James Dougan, chief executive of DOS and leader of the MBO team, anticipated a price in the area of £51m. This was based on his analysis of UK buy-outs in recent years, which suggested that a ‘normal’ price was in the region of six to eight times EBIT. The rule-of-thumb seemed to be that for a reasonable business five times or less was ‘cheap’, while a price approaching ten times was ‘expensive’.
The institution had devised a financial plan that included £26m of senior bank debt, £7m of ‘mezzanine’ subordinated debt, £18.25m of redeemable preference shares carrying a 5% fixed dividend, and £1.75m of ordinary capital (including management’s £500,000). Management would initially hold 30% of the equity, but a ‘ratchet’ provision would enable the team to increase its share to 40% if certain performance targets were met. Professional fees and other expenses of the transaction were budgeted at £2m.

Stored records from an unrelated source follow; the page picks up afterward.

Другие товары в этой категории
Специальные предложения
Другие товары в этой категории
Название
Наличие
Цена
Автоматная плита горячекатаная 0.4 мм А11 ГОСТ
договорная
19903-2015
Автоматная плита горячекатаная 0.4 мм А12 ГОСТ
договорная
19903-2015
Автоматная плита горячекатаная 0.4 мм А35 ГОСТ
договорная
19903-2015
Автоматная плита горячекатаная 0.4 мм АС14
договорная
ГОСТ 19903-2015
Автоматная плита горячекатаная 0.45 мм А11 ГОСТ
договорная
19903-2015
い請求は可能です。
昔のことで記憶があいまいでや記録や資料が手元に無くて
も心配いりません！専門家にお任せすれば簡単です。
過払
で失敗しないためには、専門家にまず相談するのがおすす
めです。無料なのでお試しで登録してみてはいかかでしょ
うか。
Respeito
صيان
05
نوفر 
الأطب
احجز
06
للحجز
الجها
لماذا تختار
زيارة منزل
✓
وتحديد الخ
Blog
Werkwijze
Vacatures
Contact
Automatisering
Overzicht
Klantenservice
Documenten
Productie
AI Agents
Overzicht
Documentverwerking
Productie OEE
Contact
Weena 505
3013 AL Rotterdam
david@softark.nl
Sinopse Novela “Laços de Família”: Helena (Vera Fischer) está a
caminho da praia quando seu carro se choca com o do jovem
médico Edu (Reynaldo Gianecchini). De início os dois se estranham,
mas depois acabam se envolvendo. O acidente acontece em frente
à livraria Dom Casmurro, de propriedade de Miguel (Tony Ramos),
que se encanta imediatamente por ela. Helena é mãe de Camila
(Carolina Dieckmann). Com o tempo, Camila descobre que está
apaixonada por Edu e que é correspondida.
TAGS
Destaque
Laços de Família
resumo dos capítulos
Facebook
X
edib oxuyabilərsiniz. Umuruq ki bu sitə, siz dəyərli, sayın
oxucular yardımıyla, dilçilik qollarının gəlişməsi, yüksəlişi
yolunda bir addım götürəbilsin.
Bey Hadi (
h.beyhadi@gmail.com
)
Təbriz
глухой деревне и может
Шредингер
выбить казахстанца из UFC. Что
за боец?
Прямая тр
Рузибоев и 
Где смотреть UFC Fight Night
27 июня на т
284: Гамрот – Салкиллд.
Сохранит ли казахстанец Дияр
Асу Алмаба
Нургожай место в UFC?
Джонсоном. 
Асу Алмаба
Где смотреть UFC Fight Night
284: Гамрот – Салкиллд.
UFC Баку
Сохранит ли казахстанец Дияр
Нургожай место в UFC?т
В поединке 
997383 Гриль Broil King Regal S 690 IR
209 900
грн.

Unexpectedly, Albion management announced that an offer of £64m had been received from a major European conglomerate. Management and its backer wondered whether a purchase price of £64m could ‘work’.
There were no really comparable companies quoted on the London Stock Exchange. Baker Hughes, a direct competitor of DOS (albeit a very much larger and stronger business), was quoted on the New York Stock Exchange at 28.1 times net income.
A bid of £64m might win the deal, but could management recommend it to its backer? Indeed, did management itself want the deal at that price? In the short term, it was thought that world oil prices were coming under pressure because of the market operations by Saudi Arabia. Management’s institutional backer, however, stated that they were only concerned with the long term.
The FT 100 Index was quoted at 21 times historic after-tax profits; base rate was 5.25%; and corporation tax rate was 30%.